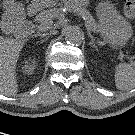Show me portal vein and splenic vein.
<instances>
[{"label": "portal vein and splenic vein", "mask_w": 135, "mask_h": 135, "mask_svg": "<svg viewBox=\"0 0 135 135\" xmlns=\"http://www.w3.org/2000/svg\"><path fill=\"white\" fill-rule=\"evenodd\" d=\"M39 29H40V30H46V29H47V26H41V25H40V26H39Z\"/></svg>", "instance_id": "obj_1"}]
</instances>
----------------
**TASK INSTRUCTIONS:** Please restate all of the listing above word for word, with no pictures.

**YOUR SOLUTION:**
Show me portal vein and splenic vein.
<instances>
[{"label": "portal vein and splenic vein", "mask_w": 135, "mask_h": 135, "mask_svg": "<svg viewBox=\"0 0 135 135\" xmlns=\"http://www.w3.org/2000/svg\"><path fill=\"white\" fill-rule=\"evenodd\" d=\"M39 29H40V30H46V29H47V26H41V25H40V26H39Z\"/></svg>", "instance_id": "obj_1"}]
</instances>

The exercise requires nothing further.